The introduction of price improvement requirements in dark markets introduced in Canada in 2012 have had no impact on markets, overall, although it did lead to shift from dark trading to lit markets, which may have raised retail traders’ costs, suggests a new paper from the Investment Industry Regulatory Organization of Canada (IIROC) published on Friday.
IIROC commissioned a trio of academics — Andreas Park and Katya Malinova from the University of Toronto and Carole Comerton-Forde from the University of Melbourne in Australia — to examine the impact of new dark trading rules introduced in October 2012. In the paper, which is entitledThe Impact of the Dark Trading Rules and published without editorial comment from IIROC, the academics say, “We find no evidence that the change in regulations affected market-wide price efficiency, volatility or trading costs [measured by bid-ask spreads].”
Although the volume of securities traded in the dark did drop significantly after the imposition of the rules, the paper notes that the entire decline came in one of the two major dark venues, while the other was largely untouched by the rules: “We believe that the decline in dark trading volume was driven by a reduction in liquidity supply and we attribute the differential impact of the price improvement rule on the two dark markets to pre-event differences in the nature of liquidity provision.”
Park, Malinova, and Comerton-Forde also examined the effects of the rules on several trader groups: retail investors, high-frequency traders (HFTs), buy-side institutions and “other” players.
The report states that “intraday returns for retail traders declined weakly after the change in regulations, and that the decline is more pronounced if we account for trading venues’ maker-taker fees. [As] most brokers do not pass exchange-trading fees to retail customers on a trade-by-trade basis [but charge flat commissions instead], the change in regulations may have led to an increase in costs for retail brokers.”
After the rule change, HFTs reduced their provision of liquidity in dark trading venues significantly, the report says, whereas buy-side traders increased their supply of liquidity in these venues. The paper notes that the fill rates for passive orders that HFTs submitted increased in several lit markets — and the fill rates for buy-side institutions declined. At the same time, buy-side traders’ fill rates for orders that are sent to dark markets increased.

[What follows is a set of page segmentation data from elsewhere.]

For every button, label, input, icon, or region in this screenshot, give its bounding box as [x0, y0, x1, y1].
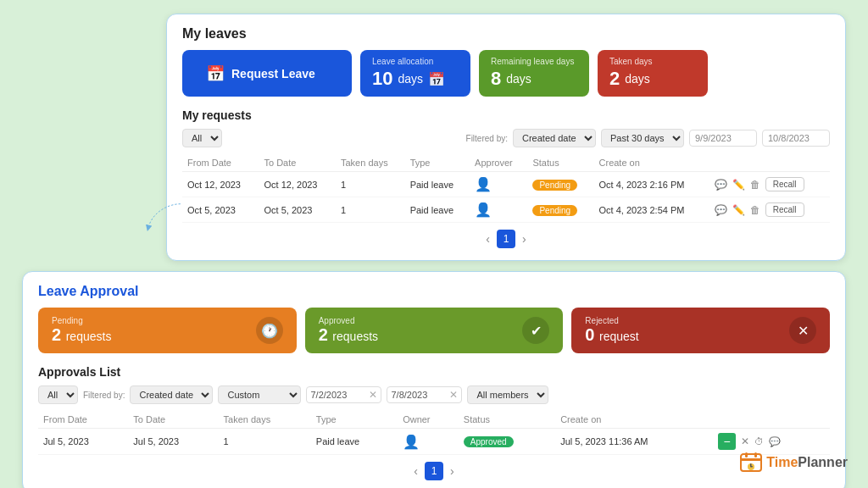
edit-icon[interactable]: ✏️ — [732, 179, 745, 191]
col-status: Status — [459, 411, 555, 429]
my-requests-type-filter[interactable]: All — [182, 129, 222, 147]
brand-logo-icon — [739, 451, 763, 474]
taken-days-cell: 1 — [336, 197, 405, 223]
approvals-date-to[interactable] — [391, 390, 446, 400]
to-date-cell: Oct 12, 2023 — [259, 172, 337, 197]
approver-avatar: 👤 — [475, 202, 492, 217]
clear-date-to-icon[interactable]: ✕ — [449, 389, 458, 401]
approver-cell: 👤 — [470, 197, 527, 223]
approvals-next-page-button[interactable]: › — [450, 464, 454, 478]
my-requests-title: My requests — [182, 108, 830, 122]
time-icon[interactable]: ⏱ — [754, 436, 764, 446]
col-approver: Approver — [470, 154, 527, 172]
comment-icon[interactable]: 💬 — [715, 204, 727, 216]
col-actions — [713, 411, 830, 429]
remaining-days-value: 8 days — [491, 68, 577, 90]
my-leaves-panel: My leaves 📅 Request Leave Leave allocati… — [166, 14, 846, 261]
table-row: Jul 5, 2023 Jul 5, 2023 1 Paid leave 👤 A… — [38, 429, 830, 455]
remaining-days-label: Remaining leave days — [491, 57, 577, 66]
owner-avatar: 👤 — [403, 435, 420, 449]
delete-icon[interactable]: 🗑 — [750, 204, 760, 216]
col-create-on: Create on — [555, 411, 713, 429]
type-cell: Paid leave — [311, 429, 398, 455]
create-on-cell: Oct 4, 2023 2:16 PM — [594, 172, 709, 197]
message-icon[interactable]: 💬 — [769, 436, 781, 447]
prev-page-button[interactable]: ‹ — [486, 232, 490, 246]
approved-icon: ✔ — [522, 317, 549, 344]
status-badge: Pending — [532, 205, 577, 216]
leave-approval-panel: Leave Approval Pending 2 requests 🕐 Appr… — [22, 271, 846, 488]
col-type: Type — [311, 411, 398, 429]
approvals-date-from[interactable] — [310, 390, 365, 400]
from-date-cell: Oct 5, 2023 — [182, 197, 259, 223]
create-on-cell: Jul 5, 2023 11:36 AM — [555, 429, 713, 455]
taken-days-card: Taken days 2 days — [598, 50, 708, 97]
pending-icon: 🕐 — [256, 317, 283, 344]
recall-button[interactable]: Recall — [765, 202, 804, 217]
from-date-cell: Oct 12, 2023 — [182, 172, 259, 197]
reject-icon[interactable]: ✕ — [741, 435, 749, 447]
status-cell: Pending — [527, 197, 593, 223]
to-date-cell: Oct 5, 2023 — [259, 197, 337, 223]
approvals-prev-page-button[interactable]: ‹ — [414, 464, 418, 478]
col-taken-days: Taken days — [336, 154, 405, 172]
leave-approval-title: Leave Approval — [38, 284, 830, 299]
status-cell: Pending — [527, 172, 593, 197]
status-badge: Pending — [532, 180, 577, 191]
edit-icon[interactable]: ✏️ — [732, 204, 745, 216]
approvals-member-filter[interactable]: All members — [467, 385, 548, 404]
from-date-cell: Jul 5, 2023 — [38, 429, 128, 455]
rejected-value: 0 request — [585, 325, 638, 345]
calendar-icon: 📅 — [206, 64, 225, 83]
filtered-by-label: Filtered by: — [466, 134, 508, 143]
svg-rect-6 — [750, 466, 753, 468]
comment-icon[interactable]: 💬 — [715, 179, 727, 191]
approvals-date-to-wrapper: ✕ — [387, 386, 462, 403]
my-requests-date-to[interactable] — [762, 130, 830, 147]
leaves-top-row: 📅 Request Leave Leave allocation 10 days… — [182, 50, 830, 97]
my-requests-date-from[interactable] — [689, 130, 757, 147]
approvals-created-date-filter[interactable]: Created date — [130, 385, 213, 404]
brand-name: TimePlanner — [766, 455, 848, 470]
taken-days-cell: 1 — [219, 429, 311, 455]
col-taken-days: Taken days — [219, 411, 311, 429]
rejected-stat-card: Rejected 0 request ✕ — [571, 308, 830, 353]
col-actions — [709, 154, 830, 172]
leave-allocation-value: 10 days 📅 — [372, 68, 459, 90]
recall-button[interactable]: Recall — [765, 177, 804, 191]
status-badge: Approved — [464, 436, 514, 447]
owner-cell: 👤 — [398, 429, 459, 455]
pending-stat-info: Pending 2 requests — [52, 316, 111, 345]
approved-stat-card: Approved 2 requests ✔ — [305, 308, 564, 353]
col-owner: Owner — [398, 411, 459, 429]
approvals-current-page: 1 — [425, 462, 443, 480]
col-from-date: From Date — [38, 411, 128, 429]
action-icons: 💬 ✏️ 🗑 Recall — [715, 202, 825, 217]
rejected-icon: ✕ — [789, 317, 816, 344]
current-page: 1 — [497, 230, 515, 248]
rejected-label: Rejected — [585, 316, 638, 325]
request-leave-button[interactable]: 📅 Request Leave — [182, 50, 352, 97]
next-page-button[interactable]: › — [522, 232, 526, 246]
type-cell: Paid leave — [405, 197, 470, 223]
status-cell: Approved — [459, 429, 555, 455]
delete-icon[interactable]: 🗑 — [750, 179, 760, 191]
taken-days-label: Taken days — [609, 57, 696, 66]
my-requests-range-filter[interactable]: Past 30 days Custom — [601, 129, 684, 147]
col-from-date: From Date — [182, 154, 259, 172]
approvals-list-title: Approvals List — [38, 365, 830, 379]
approvals-range-filter[interactable]: Custom Past 30 days — [218, 385, 301, 404]
action-cell: 💬 ✏️ 🗑 Recall — [709, 197, 830, 223]
approve-button[interactable]: − — [718, 433, 735, 450]
approvals-date-from-wrapper: ✕ — [306, 386, 381, 403]
type-cell: Paid leave — [405, 172, 470, 197]
approvals-type-filter[interactable]: All — [38, 385, 78, 404]
approved-label: Approved — [319, 316, 378, 325]
approved-stat-info: Approved 2 requests — [319, 316, 378, 345]
brand: TimePlanner — [739, 451, 848, 474]
filter-right: Filtered by: Created date Past 30 days C… — [466, 129, 830, 147]
clear-date-from-icon[interactable]: ✕ — [369, 389, 377, 401]
col-to-date: To Date — [128, 411, 218, 429]
request-leave-label: Request Leave — [231, 67, 315, 80]
my-requests-created-date-filter[interactable]: Created date — [513, 129, 596, 147]
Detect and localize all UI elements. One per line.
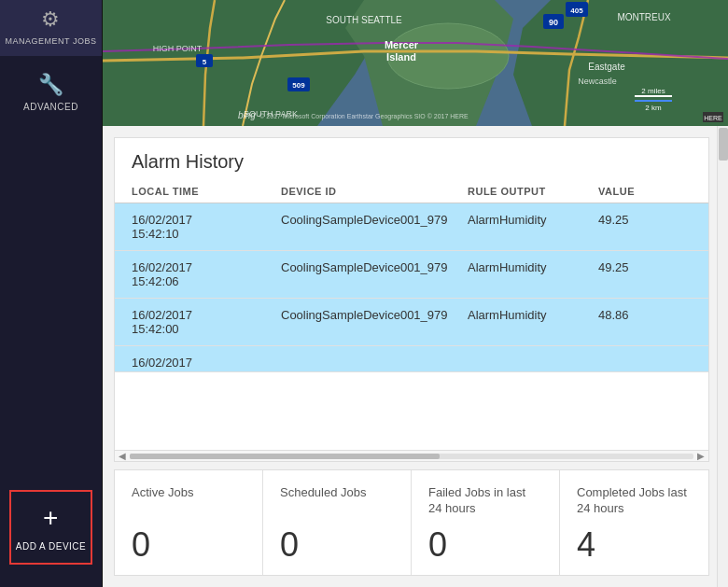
h-scroll-track[interactable] bbox=[130, 454, 693, 459]
cell-device-id: CoolingSampleDevice001_979 bbox=[281, 251, 468, 298]
cell-device-id bbox=[281, 346, 468, 372]
column-device-id: DEVICE ID bbox=[281, 180, 468, 203]
sidebar-item-label: ADVANCED bbox=[23, 102, 78, 112]
table-row: 16/02/201715:42:00 CoolingSampleDevice00… bbox=[115, 299, 708, 346]
cell-local-time: 16/02/201715:42:06 bbox=[132, 251, 281, 298]
jobs-row: Active Jobs 0 Scheduled Jobs 0 Failed Jo… bbox=[114, 469, 709, 576]
cell-value: 49.25 bbox=[598, 203, 692, 250]
svg-text:MONTREUX: MONTREUX bbox=[617, 12, 671, 22]
failed-jobs-value: 0 bbox=[428, 528, 447, 562]
map-area: 90 405 509 5 Mercer Island SOUTH SEATTLE… bbox=[103, 0, 728, 126]
alarm-section: Alarm History LOCAL TIME DEVICE ID RULE … bbox=[114, 137, 709, 462]
svg-text:Island: Island bbox=[386, 51, 416, 63]
alarm-table: LOCAL TIME DEVICE ID RULE OUTPUT VALUE 1… bbox=[115, 180, 708, 450]
vertical-scrollbar[interactable] bbox=[717, 126, 728, 587]
cell-value: 49.25 bbox=[598, 251, 692, 298]
scheduled-jobs-value: 0 bbox=[280, 528, 299, 562]
sidebar-top: ⚙ MANAGEMENT JOBS 🔧 ADVANCED bbox=[0, 0, 102, 125]
main-content: 90 405 509 5 Mercer Island SOUTH SEATTLE… bbox=[103, 0, 728, 587]
table-row: 16/02/201715:42:10 CoolingSampleDevice00… bbox=[115, 203, 708, 251]
cell-local-time: 16/02/201715:42:00 bbox=[132, 299, 281, 345]
svg-text:© 2017 Microsoft Corporation  : © 2017 Microsoft Corporation Earthstar G… bbox=[259, 113, 469, 120]
completed-jobs-value: 4 bbox=[577, 528, 595, 562]
sidebar: ⚙ MANAGEMENT JOBS 🔧 ADVANCED + ADD A DEV… bbox=[0, 0, 103, 587]
cell-device-id: CoolingSampleDevice001_979 bbox=[281, 299, 468, 345]
wrench-icon: 🔧 bbox=[38, 73, 64, 97]
cell-rule-output: AlarmHumidity bbox=[468, 299, 598, 345]
svg-text:5: 5 bbox=[203, 58, 207, 66]
cell-rule-output: AlarmHumidity bbox=[468, 203, 598, 250]
alarm-history-wrapper: Alarm History LOCAL TIME DEVICE ID RULE … bbox=[103, 126, 728, 587]
scheduled-jobs-label: Scheduled Jobs bbox=[280, 485, 367, 519]
sidebar-item-label: MANAGEMENT JOBS bbox=[6, 36, 97, 47]
add-device-button[interactable]: + ADD A DEVICE bbox=[9, 490, 92, 565]
svg-text:509: 509 bbox=[292, 81, 305, 90]
completed-jobs-label: Completed Jobs last 24 hours bbox=[577, 485, 692, 519]
svg-text:90: 90 bbox=[549, 18, 558, 27]
svg-text:HIGH POINT: HIGH POINT bbox=[153, 44, 203, 53]
table-row: 16/02/2017 bbox=[115, 346, 708, 372]
add-device-label: ADD A DEVICE bbox=[16, 541, 86, 552]
management-jobs-icon: ⚙ bbox=[41, 7, 61, 32]
svg-text:HERE: HERE bbox=[704, 115, 722, 121]
plus-icon: + bbox=[43, 503, 59, 533]
sidebar-item-advanced[interactable]: 🔧 ADVANCED bbox=[0, 56, 102, 125]
cell-rule-output bbox=[468, 346, 598, 372]
alarm-history-title: Alarm History bbox=[115, 138, 708, 180]
failed-jobs-label: Failed Jobs in last 24 hours bbox=[428, 485, 542, 519]
table-header: LOCAL TIME DEVICE ID RULE OUTPUT VALUE bbox=[115, 180, 708, 203]
active-jobs-card: Active Jobs 0 bbox=[115, 470, 263, 575]
sidebar-item-management-jobs[interactable]: ⚙ MANAGEMENT JOBS bbox=[0, 0, 102, 56]
svg-text:2 miles: 2 miles bbox=[641, 87, 665, 95]
cell-rule-output: AlarmHumidity bbox=[468, 251, 598, 298]
svg-text:405: 405 bbox=[570, 7, 583, 15]
svg-text:bing: bing bbox=[238, 110, 256, 120]
scheduled-jobs-card: Scheduled Jobs 0 bbox=[263, 470, 412, 575]
sidebar-bottom: + ADD A DEVICE bbox=[0, 490, 102, 587]
completed-jobs-card: Completed Jobs last 24 hours 4 bbox=[560, 470, 708, 575]
active-jobs-value: 0 bbox=[132, 528, 150, 562]
svg-text:Eastgate: Eastgate bbox=[588, 62, 625, 72]
failed-jobs-card: Failed Jobs in last 24 hours 0 bbox=[412, 470, 560, 575]
svg-text:2 km: 2 km bbox=[645, 104, 662, 112]
column-local-time: LOCAL TIME bbox=[132, 180, 281, 203]
cell-local-time: 16/02/201715:42:10 bbox=[132, 203, 281, 250]
horizontal-scrollbar[interactable]: ◀ ▶ bbox=[115, 450, 708, 461]
cell-local-time: 16/02/2017 bbox=[132, 346, 281, 372]
table-row: 16/02/201715:42:06 CoolingSampleDevice00… bbox=[115, 251, 708, 299]
h-scroll-thumb[interactable] bbox=[130, 454, 440, 459]
svg-text:Mercer: Mercer bbox=[385, 39, 419, 50]
map-svg: 90 405 509 5 Mercer Island SOUTH SEATTLE… bbox=[103, 0, 728, 126]
svg-text:Newcastle: Newcastle bbox=[578, 77, 617, 86]
scroll-left-arrow[interactable]: ◀ bbox=[119, 451, 126, 461]
active-jobs-label: Active Jobs bbox=[132, 485, 193, 519]
table-body[interactable]: 16/02/201715:42:10 CoolingSampleDevice00… bbox=[115, 203, 708, 372]
cell-value: 48.86 bbox=[598, 299, 692, 345]
scrollbar-thumb[interactable] bbox=[719, 128, 728, 161]
scroll-right-arrow[interactable]: ▶ bbox=[697, 451, 705, 461]
column-rule-output: RULE OUTPUT bbox=[468, 180, 598, 203]
cell-device-id: CoolingSampleDevice001_979 bbox=[281, 203, 468, 250]
column-value: VALUE bbox=[598, 180, 692, 203]
svg-text:SOUTH SEATTLE: SOUTH SEATTLE bbox=[326, 15, 402, 25]
cell-value bbox=[598, 346, 692, 372]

“The introduction of the price improvement rule made it impossible to ‘earn the spread’ by trading on both sides in a dark market, thus reducing the incentives to make the market there,” the IIROC report notes. “As a consequence, traders who posted two-sided orders to the dark pools prior to the change reduced their participation on these venues significantly.”
The share of retail investors’ marketable orders that execute in the dark declined and the share executing in lit markets increases, the IIROC report states: “The change in dark liquidity rules was associated with a redistribution of marketable retail order flow, which appears to have increased exchange fees incurred by retail brokers.”
The IIROC paper also concludes that “the segmentation of order flow affects market quality, and in particular the segregation of retail order flow may harm lit market liquidity.”
This paper is the first of two that are forthcoming from this team of academics, which is one of four teams that are examining the impact of HFT on Canadian equity market, as part of IIROC’s efforts to study various aspects of HFT and market structure. Their other paper is due by the summer.
IIROC says it will review and discuss all of the papers it has commissioned internally, with other regulators and key stakeholders before determining what, if any, regulatory response may be required in light of the findings.